=== Entries supplied ===
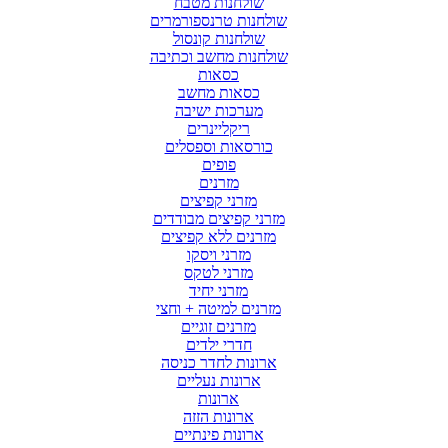
שולחנות מטבח
שולחנות טרנספורמרים
שולחנות קונסול
שולחנות מחשב וכתיבה
כסאות
כסאות מחשב
מערכות ישיבה
ריקליינרים
כורסאות וספסלים
פופים
מזרנים
מזרני קפיצים
מזרני קפיצים מבודדים
מזרנים ללא קפיצים
מזרני ויסקו
מזרני לטקס
מזרני יחיד
מזרנים למיטה + וחצי
מזרנים זוגיים
חדרי ילדים
ארונות לחדר כניסה
ארונות נעליים
ארונות
ארונות הזזה
ארונות פינתיים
===
Your copy of the records must match them exactly, except that no pictures appear in it.

__Reply to the exercise__:
שולחנות מטבח
שולחנות טרנספורמרים
שולחנות קונסול
שולחנות מחשב וכתיבה
כסאות
כסאות מחשב
מערכות ישיבה
ריקליינרים
כורסאות וספסלים
פופים
מזרנים
מזרני קפיצים
מזרני קפיצים מבודדים
מזרנים ללא קפיצים
מזרני ויסקו
מזרני לטקס
מזרני יחיד
מזרנים למיטה + וחצי
מזרנים זוגיים
חדרי ילדים
ארונות לחדר כניסה
ארונות נעליים
ארונות
ארונות הזזה
ארונות פינתיים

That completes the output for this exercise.